The first of the three windows was ceremonially reinstalled on 28 May 2005. In June 2005 a message appeared in the Russian newspaper Kommersant that six missing panels from the windows were in the Pushkin Museum and after several further years of negotiations the Duma and Federation Council also decided to return these panels, handing them to the German embassy in Moscow.
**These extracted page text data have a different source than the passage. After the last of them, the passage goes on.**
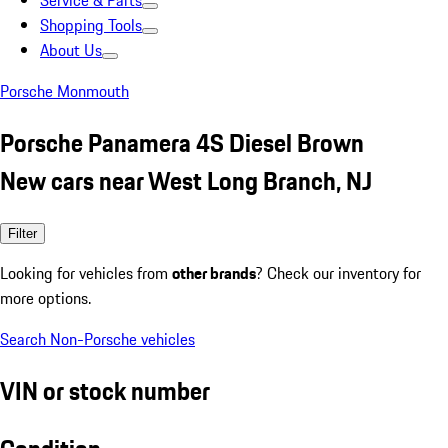
Service & Parts
Shopping Tools
About Us
Porsche Monmouth
Porsche Panamera 4S Diesel Brown
New cars near West Long Branch, NJ
Filter
Looking for vehicles from
other brands
? Check our inventory for
more options.
Search Non-Porsche vehicles
VIN or stock number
The German culture minister Bernd Neumann then handed them over to the parish and the city in November 2008 and the last pieces of the windows were reinstalled in the church in February 2009.

===1826–present===
On 15 May 1826 the south tower of the church collapsed – Karl Friedrich Schinkel's rebuild completely walled off a Gothic display wall from the 13th century, which was only rediscovered during repairs in the 1990s. Schinkel entrusted his scheme to his pupil Emil Flaminius, although it did not include rebuilding the lost south tower. In 1945, during World War II, the church was burnt down entirely. Its sacristy and Martyrchor (Martyrs' choir) were rebuilt and the nave altar brought back into use by the parish using its own funds in 1958, but the limited heating meant services could only occur in the summer. The city council and the church signed a 99-year lease on 27 September 1974 so that it could continue using the church, with the city taking over restoration and rebuilding of the ruins for general civic purposes. This began in 1979, restoring the sacristy, and continued in 1990. The main roofs over the chancel and nave were rebuilt in 1998. Reconstruction concluded with the restoration of the original coloured façade of the north tower after colour pigments were discovered on it. Since 1980 its church furniture have been in the Sankt-Gertraud-Kirche – these include the 1489 Marienaltar, its late 14th century bronze font and bronze candlesticks and many tomb monuments and inscriptions.

The church was equipped with a 38,000 euro fire protection system in 2002. In May 2006, the road in front of the west door was repaved – historic granite stones from the civil engineering department's store and some donors' stones (each costing 75 Euros, of which 50 Euros went to the restoration fund and 25 Euros to producing the stone) were used for this purpose.